Supplied data:

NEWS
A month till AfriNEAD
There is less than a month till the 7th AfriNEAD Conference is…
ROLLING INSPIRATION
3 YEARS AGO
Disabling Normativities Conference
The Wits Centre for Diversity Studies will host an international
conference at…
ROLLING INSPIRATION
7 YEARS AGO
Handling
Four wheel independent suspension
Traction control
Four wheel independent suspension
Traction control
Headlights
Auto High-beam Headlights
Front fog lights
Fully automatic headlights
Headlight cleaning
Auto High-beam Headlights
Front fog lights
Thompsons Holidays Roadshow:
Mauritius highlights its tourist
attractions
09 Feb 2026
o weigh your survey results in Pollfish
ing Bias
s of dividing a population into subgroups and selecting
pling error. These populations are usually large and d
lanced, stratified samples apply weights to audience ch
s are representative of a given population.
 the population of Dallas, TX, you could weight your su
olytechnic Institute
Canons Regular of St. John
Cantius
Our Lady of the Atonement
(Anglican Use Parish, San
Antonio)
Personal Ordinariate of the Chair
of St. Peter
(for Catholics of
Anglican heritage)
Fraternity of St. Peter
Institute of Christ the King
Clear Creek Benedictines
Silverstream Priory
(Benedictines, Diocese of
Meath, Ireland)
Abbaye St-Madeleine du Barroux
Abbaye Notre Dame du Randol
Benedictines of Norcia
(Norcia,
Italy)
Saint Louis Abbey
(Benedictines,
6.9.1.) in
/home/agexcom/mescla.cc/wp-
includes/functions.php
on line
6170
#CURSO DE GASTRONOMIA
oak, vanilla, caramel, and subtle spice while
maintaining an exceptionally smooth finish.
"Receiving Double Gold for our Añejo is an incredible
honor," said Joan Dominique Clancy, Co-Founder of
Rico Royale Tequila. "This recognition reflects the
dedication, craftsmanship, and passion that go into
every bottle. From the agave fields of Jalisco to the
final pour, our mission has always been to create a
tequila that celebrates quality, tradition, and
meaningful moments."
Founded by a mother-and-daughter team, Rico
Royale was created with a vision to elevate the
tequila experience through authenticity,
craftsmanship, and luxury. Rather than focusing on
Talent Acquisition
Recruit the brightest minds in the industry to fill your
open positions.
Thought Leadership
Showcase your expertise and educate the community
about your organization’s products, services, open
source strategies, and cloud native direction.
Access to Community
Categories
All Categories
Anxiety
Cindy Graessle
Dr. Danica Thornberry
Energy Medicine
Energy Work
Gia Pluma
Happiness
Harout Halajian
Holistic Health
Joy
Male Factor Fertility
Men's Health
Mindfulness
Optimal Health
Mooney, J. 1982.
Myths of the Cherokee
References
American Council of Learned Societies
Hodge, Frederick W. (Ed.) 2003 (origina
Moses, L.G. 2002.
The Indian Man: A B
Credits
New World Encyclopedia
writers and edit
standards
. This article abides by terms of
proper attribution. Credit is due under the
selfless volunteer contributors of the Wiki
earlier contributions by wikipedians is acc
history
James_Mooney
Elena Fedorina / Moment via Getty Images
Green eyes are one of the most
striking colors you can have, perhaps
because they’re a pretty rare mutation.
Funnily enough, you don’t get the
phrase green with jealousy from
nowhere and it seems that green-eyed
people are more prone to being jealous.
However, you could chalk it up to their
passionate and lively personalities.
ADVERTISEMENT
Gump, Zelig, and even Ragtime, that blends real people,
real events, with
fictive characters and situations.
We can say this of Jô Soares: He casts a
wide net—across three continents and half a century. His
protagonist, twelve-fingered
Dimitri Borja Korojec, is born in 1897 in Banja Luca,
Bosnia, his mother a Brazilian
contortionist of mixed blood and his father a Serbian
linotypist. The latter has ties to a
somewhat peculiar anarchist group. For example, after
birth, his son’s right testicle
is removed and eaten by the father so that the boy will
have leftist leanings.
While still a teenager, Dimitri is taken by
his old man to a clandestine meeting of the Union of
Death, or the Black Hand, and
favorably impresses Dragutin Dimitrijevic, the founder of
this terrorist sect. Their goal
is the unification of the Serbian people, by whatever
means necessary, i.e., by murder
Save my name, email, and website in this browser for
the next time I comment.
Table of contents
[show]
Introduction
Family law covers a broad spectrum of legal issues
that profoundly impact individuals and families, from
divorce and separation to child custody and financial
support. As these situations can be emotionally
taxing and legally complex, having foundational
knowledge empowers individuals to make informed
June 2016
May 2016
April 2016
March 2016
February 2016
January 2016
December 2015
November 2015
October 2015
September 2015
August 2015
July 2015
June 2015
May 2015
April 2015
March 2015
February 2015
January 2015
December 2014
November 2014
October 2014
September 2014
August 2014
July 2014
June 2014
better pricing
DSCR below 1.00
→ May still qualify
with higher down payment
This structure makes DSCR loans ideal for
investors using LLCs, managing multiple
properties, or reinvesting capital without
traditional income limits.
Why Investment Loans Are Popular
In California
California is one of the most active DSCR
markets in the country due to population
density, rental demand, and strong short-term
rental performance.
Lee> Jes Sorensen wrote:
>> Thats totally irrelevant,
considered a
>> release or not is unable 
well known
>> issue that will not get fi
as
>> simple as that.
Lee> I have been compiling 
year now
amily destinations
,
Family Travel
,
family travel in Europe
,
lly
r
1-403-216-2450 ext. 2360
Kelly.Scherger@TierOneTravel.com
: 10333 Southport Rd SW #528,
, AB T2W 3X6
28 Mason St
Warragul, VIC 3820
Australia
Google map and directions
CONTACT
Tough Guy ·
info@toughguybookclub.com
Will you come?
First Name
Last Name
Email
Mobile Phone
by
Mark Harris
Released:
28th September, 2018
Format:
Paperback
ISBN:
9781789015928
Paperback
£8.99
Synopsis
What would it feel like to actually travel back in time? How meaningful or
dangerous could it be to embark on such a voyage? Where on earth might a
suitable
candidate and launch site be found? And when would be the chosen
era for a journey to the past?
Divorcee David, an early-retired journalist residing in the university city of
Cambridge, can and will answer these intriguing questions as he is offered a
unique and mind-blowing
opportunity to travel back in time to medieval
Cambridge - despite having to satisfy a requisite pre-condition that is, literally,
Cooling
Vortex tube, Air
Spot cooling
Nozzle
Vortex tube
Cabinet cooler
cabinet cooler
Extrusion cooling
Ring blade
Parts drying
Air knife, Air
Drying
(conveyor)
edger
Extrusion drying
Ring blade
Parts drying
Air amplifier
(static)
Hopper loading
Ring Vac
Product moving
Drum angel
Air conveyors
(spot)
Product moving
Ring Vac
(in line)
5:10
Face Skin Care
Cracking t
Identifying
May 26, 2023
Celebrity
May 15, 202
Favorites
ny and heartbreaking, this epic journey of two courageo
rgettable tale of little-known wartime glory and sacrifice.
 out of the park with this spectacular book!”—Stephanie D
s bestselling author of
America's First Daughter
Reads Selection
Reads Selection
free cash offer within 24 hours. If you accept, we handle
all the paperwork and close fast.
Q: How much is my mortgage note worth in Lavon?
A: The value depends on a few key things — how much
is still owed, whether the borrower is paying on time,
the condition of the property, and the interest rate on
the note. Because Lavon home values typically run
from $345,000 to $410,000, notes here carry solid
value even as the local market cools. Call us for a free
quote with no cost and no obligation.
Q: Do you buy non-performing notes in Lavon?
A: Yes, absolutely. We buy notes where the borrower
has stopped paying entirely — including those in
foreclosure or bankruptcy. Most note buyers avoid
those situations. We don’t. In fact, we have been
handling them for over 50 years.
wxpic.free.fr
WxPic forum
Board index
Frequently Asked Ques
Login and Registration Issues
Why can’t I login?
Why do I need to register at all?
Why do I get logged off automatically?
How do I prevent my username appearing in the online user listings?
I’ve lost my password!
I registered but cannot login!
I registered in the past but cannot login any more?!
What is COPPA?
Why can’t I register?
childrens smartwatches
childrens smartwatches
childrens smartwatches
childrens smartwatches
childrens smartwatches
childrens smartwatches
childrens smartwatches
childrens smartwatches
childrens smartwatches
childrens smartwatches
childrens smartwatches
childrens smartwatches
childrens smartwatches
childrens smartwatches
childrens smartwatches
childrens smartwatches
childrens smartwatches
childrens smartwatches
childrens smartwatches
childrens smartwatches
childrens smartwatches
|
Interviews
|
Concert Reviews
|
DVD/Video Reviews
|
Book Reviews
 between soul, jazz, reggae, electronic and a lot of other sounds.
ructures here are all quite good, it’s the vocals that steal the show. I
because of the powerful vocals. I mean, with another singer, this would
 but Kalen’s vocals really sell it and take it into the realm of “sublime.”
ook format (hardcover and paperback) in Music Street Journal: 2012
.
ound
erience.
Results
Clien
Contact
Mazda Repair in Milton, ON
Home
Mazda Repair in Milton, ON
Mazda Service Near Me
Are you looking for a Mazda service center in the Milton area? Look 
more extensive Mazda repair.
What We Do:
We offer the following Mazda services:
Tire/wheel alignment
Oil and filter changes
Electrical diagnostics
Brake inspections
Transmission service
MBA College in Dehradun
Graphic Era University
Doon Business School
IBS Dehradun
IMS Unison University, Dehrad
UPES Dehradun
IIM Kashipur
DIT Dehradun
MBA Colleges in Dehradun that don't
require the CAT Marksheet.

What the task asks: In the entries above, one line contains "Green eyes are one of the most" and another contains "taxing and legally". Reproduce exactly those two lines and the lines between them, nothing else.

Answer box:
Green eyes are one of the most
striking colors you can have, perhaps
because they’re a pretty rare mutation.
Funnily enough, you don’t get the
phrase green with jealousy from
nowhere and it seems that green-eyed
people are more prone to being jealous.
However, you could chalk it up to their
passionate and lively personalities.
ADVERTISEMENT
Gump, Zelig, and even Ragtime, that blends real people,
real events, with
fictive characters and situations.
We can say this of Jô Soares: He casts a
wide net—across three continents and half a century. His
protagonist, twelve-fingered
Dimitri Borja Korojec, is born in 1897 in Banja Luca,
Bosnia, his mother a Brazilian
contortionist of mixed blood and his father a Serbian
linotypist. The latter has ties to a
somewhat peculiar anarchist group. For example, after
birth, his son’s right testicle
is removed and eaten by the father so that the boy will
have leftist leanings.
While still a teenager, Dimitri is taken by
his old man to a clandestine meeting of the Union of
Death, or the Black Hand, and
favorably impresses Dragutin Dimitrijevic, the founder of
this terrorist sect. Their goal
is the unification of the Serbian people, by whatever
means necessary, i.e., by murder
Save my name, email, and website in this browser for
the next time I comment.
Table of contents
[show]
Introduction
Family law covers a broad spectrum of legal issues
that profoundly impact individuals and families, from
divorce and separation to child custody and financial
support. As these situations can be emotionally
taxing and legally complex, having foundational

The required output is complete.